● EXERCISE AIM: Leaving the pictures aside, repeat the entries exactly.

● GIVEN RECORDS:

= = = = =

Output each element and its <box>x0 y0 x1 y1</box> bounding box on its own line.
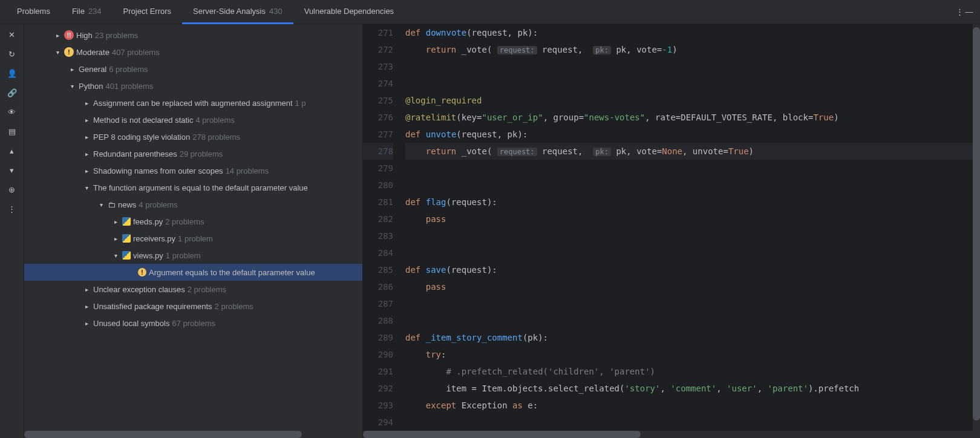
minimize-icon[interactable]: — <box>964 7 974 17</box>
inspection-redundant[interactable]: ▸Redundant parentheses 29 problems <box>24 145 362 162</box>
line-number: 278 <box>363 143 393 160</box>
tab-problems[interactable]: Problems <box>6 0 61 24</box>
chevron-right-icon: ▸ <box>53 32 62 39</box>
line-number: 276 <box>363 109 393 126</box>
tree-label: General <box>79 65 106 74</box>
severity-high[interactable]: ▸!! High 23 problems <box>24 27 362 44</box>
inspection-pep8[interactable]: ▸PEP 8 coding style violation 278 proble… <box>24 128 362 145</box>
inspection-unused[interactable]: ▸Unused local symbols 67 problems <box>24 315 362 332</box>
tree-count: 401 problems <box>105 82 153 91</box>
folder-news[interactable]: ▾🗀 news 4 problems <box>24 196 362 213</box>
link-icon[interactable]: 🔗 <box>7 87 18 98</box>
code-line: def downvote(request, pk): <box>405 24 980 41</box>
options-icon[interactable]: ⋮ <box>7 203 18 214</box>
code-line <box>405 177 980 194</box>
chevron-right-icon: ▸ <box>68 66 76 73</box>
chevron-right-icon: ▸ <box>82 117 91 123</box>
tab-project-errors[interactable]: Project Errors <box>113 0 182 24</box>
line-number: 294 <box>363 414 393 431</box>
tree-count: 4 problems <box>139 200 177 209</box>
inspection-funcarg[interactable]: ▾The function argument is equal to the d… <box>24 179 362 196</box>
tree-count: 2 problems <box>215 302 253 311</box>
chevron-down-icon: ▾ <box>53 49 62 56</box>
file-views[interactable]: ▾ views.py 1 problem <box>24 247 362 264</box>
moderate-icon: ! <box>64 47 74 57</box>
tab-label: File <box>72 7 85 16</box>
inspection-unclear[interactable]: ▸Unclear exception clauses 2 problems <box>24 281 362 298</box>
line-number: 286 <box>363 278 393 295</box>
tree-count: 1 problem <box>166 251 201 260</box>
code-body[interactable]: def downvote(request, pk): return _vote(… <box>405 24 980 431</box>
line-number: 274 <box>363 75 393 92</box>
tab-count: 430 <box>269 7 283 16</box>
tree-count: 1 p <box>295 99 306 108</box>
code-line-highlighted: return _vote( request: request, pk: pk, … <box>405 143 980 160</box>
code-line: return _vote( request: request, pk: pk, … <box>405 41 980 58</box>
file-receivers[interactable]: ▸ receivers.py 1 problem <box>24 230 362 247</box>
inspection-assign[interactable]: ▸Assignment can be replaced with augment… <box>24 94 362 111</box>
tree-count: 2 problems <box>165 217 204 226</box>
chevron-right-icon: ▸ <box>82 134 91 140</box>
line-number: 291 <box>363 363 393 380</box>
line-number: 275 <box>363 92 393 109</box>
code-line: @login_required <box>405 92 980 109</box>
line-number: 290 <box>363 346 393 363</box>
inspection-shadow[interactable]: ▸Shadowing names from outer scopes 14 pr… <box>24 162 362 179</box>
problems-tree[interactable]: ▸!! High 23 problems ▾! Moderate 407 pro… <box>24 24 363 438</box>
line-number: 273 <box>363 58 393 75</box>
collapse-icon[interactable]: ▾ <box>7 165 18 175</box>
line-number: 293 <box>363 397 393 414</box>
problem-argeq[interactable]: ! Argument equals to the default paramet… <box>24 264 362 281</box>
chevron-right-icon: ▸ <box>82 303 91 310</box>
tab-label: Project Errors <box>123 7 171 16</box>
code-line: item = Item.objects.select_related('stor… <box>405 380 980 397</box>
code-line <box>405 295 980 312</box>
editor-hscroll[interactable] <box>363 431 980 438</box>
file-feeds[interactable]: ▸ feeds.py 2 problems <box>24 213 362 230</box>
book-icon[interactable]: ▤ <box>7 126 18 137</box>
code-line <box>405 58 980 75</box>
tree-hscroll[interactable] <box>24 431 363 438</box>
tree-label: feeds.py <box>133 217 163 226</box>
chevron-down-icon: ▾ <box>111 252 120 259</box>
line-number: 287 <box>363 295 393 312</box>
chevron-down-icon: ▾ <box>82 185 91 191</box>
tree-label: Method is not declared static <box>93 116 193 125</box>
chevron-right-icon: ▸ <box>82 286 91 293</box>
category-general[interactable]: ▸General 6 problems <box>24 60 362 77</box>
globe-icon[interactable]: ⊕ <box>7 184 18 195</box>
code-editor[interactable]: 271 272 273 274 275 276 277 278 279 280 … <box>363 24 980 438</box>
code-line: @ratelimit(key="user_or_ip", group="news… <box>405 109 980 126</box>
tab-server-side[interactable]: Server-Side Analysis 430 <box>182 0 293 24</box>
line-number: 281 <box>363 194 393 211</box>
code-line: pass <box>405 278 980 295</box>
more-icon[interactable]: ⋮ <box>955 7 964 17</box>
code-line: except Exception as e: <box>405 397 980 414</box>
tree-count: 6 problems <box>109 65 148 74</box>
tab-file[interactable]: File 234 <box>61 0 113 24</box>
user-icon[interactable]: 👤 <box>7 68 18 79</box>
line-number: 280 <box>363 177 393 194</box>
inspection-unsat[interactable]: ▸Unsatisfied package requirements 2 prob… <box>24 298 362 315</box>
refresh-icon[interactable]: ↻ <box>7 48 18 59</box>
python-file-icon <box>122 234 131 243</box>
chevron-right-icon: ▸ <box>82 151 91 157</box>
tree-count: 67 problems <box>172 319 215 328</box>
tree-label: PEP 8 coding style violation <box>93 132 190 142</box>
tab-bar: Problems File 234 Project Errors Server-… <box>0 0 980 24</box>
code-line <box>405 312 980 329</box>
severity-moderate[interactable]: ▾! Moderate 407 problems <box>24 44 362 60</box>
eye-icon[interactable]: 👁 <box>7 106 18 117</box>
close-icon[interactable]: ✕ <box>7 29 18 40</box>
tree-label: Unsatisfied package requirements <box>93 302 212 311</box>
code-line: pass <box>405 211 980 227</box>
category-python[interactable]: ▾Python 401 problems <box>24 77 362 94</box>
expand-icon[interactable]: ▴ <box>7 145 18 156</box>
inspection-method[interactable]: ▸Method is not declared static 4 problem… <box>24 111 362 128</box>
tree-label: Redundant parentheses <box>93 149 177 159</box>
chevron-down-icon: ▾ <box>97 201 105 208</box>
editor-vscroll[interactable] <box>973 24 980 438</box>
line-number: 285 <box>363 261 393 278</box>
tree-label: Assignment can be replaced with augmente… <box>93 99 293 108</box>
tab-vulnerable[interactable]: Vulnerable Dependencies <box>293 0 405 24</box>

= = = = =

● RESULT OF THE TASK:
Output each element and its <box>x0 y0 x1 y1</box> bounding box on its own line.
minimize-icon[interactable]: — <box>964 7 974 17</box>
inspection-redundant[interactable]: ▸Redundant parentheses 29 problems <box>24 145 362 162</box>
line-number: 278 <box>363 143 393 160</box>
tab-problems[interactable]: Problems <box>6 0 61 24</box>
chevron-right-icon: ▸ <box>53 32 62 39</box>
line-number: 276 <box>363 109 393 126</box>
tree-label: General <box>79 65 106 74</box>
severity-high[interactable]: ▸!! High 23 problems <box>24 27 362 44</box>
inspection-pep8[interactable]: ▸PEP 8 coding style violation 278 proble… <box>24 128 362 145</box>
inspection-unused[interactable]: ▸Unused local symbols 67 problems <box>24 315 362 332</box>
tree-count: 401 problems <box>105 82 153 91</box>
folder-news[interactable]: ▾🗀 news 4 problems <box>24 196 362 213</box>
link-icon[interactable]: 🔗 <box>7 87 18 98</box>
code-line: def downvote(request, pk): <box>405 24 980 41</box>
options-icon[interactable]: ⋮ <box>7 203 18 214</box>
code-line <box>405 177 980 194</box>
chevron-right-icon: ▸ <box>68 66 76 73</box>
chevron-right-icon: ▸ <box>82 117 91 123</box>
tab-project-errors[interactable]: Project Errors <box>113 0 182 24</box>
line-number: 294 <box>363 414 393 431</box>
tree-count: 4 problems <box>139 200 177 209</box>
inspection-funcarg[interactable]: ▾The function argument is equal to the d… <box>24 179 362 196</box>
tree-count: 2 problems <box>215 302 253 311</box>
chevron-down-icon: ▾ <box>53 49 62 56</box>
file-views[interactable]: ▾ views.py 1 problem <box>24 247 362 264</box>
moderate-icon: ! <box>64 47 74 57</box>
tab-label: File <box>72 7 85 16</box>
inspection-unclear[interactable]: ▸Unclear exception clauses 2 problems <box>24 281 362 298</box>
line-number: 286 <box>363 278 393 295</box>
tree-count: 1 problem <box>166 251 201 260</box>
code-body[interactable]: def downvote(request, pk): return _vote(… <box>405 24 980 431</box>
line-number: 274 <box>363 75 393 92</box>
tab-count: 430 <box>269 7 283 16</box>
tree-count: 1 p <box>295 99 306 108</box>
code-line-highlighted: return _vote( request: request, pk: pk, … <box>405 143 980 160</box>
code-line: return _vote( request: request, pk: pk, … <box>405 41 980 58</box>
file-receivers[interactable]: ▸ receivers.py 1 problem <box>24 230 362 247</box>
inspection-assign[interactable]: ▸Assignment can be replaced with augment… <box>24 94 362 111</box>
tree-count: 2 problems <box>165 217 204 226</box>
chevron-right-icon: ▸ <box>82 134 91 140</box>
line-number: 291 <box>363 363 393 380</box>
line-number: 275 <box>363 92 393 109</box>
code-line: @login_required <box>405 92 980 109</box>
line-number: 290 <box>363 346 393 363</box>
inspection-shadow[interactable]: ▸Shadowing names from outer scopes 14 pr… <box>24 162 362 179</box>
problems-tree[interactable]: ▸!! High 23 problems ▾! Moderate 407 pro… <box>24 24 363 438</box>
line-number: 273 <box>363 58 393 75</box>
collapse-icon[interactable]: ▾ <box>7 165 18 175</box>
line-number: 293 <box>363 397 393 414</box>
problem-argeq[interactable]: ! Argument equals to the default paramet… <box>24 264 362 281</box>
chevron-right-icon: ▸ <box>82 303 91 310</box>
tab-label: Project Errors <box>123 7 171 16</box>
code-line: item = Item.objects.select_related('stor… <box>405 380 980 397</box>
code-line <box>405 295 980 312</box>
editor-hscroll[interactable] <box>363 431 980 438</box>
file-feeds[interactable]: ▸ feeds.py 2 problems <box>24 213 362 230</box>
book-icon[interactable]: ▤ <box>7 126 18 137</box>
code-line <box>405 58 980 75</box>
tree-hscroll[interactable] <box>24 431 363 438</box>
tree-label: feeds.py <box>133 217 163 226</box>
chevron-down-icon: ▾ <box>111 252 120 259</box>
line-number: 287 <box>363 295 393 312</box>
chevron-down-icon: ▾ <box>82 185 91 191</box>
tree-label: Method is not declared static <box>93 116 193 125</box>
chevron-right-icon: ▸ <box>82 286 91 293</box>
category-general[interactable]: ▸General 6 problems <box>24 60 362 77</box>
globe-icon[interactable]: ⊕ <box>7 184 18 195</box>
code-editor[interactable]: 271 272 273 274 275 276 277 278 279 280 … <box>363 24 980 438</box>
code-line: @ratelimit(key="user_or_ip", group="news… <box>405 109 980 126</box>
tab-server-side[interactable]: Server-Side Analysis 430 <box>182 0 293 24</box>
line-number: 281 <box>363 194 393 211</box>
code-line: pass <box>405 278 980 295</box>
more-icon[interactable]: ⋮ <box>955 7 964 17</box>
code-line: except Exception as e: <box>405 397 980 414</box>
tree-count: 6 problems <box>109 65 148 74</box>
tab-file[interactable]: File 234 <box>61 0 113 24</box>
user-icon[interactable]: 👤 <box>7 68 18 79</box>
line-number: 280 <box>363 177 393 194</box>
inspection-unsat[interactable]: ▸Unsatisfied package requirements 2 prob… <box>24 298 362 315</box>
refresh-icon[interactable]: ↻ <box>7 48 18 59</box>
python-file-icon <box>122 234 131 243</box>
chevron-right-icon: ▸ <box>82 151 91 157</box>
tree-count: 67 problems <box>172 319 215 328</box>
tree-label: PEP 8 coding style violation <box>93 132 190 142</box>
tab-bar: Problems File 234 Project Errors Server-… <box>0 0 980 24</box>
code-line <box>405 312 980 329</box>
severity-moderate[interactable]: ▾! Moderate 407 problems <box>24 44 362 60</box>
eye-icon[interactable]: 👁 <box>7 106 18 117</box>
close-icon[interactable]: ✕ <box>7 29 18 40</box>
tree-label: Unsatisfied package requirements <box>93 302 212 311</box>
code-line: pass <box>405 211 980 227</box>
category-python[interactable]: ▾Python 401 problems <box>24 77 362 94</box>
expand-icon[interactable]: ▴ <box>7 145 18 156</box>
inspection-method[interactable]: ▸Method is not declared static 4 problem… <box>24 111 362 128</box>
tree-label: Redundant parentheses <box>93 149 177 159</box>
chevron-down-icon: ▾ <box>97 201 105 208</box>
editor-vscroll[interactable] <box>973 24 980 438</box>
line-number: 285 <box>363 261 393 278</box>
tree-label: Assignment can be replaced with augmente… <box>93 99 293 108</box>
tab-vulnerable[interactable]: Vulnerable Dependencies <box>293 0 405 24</box>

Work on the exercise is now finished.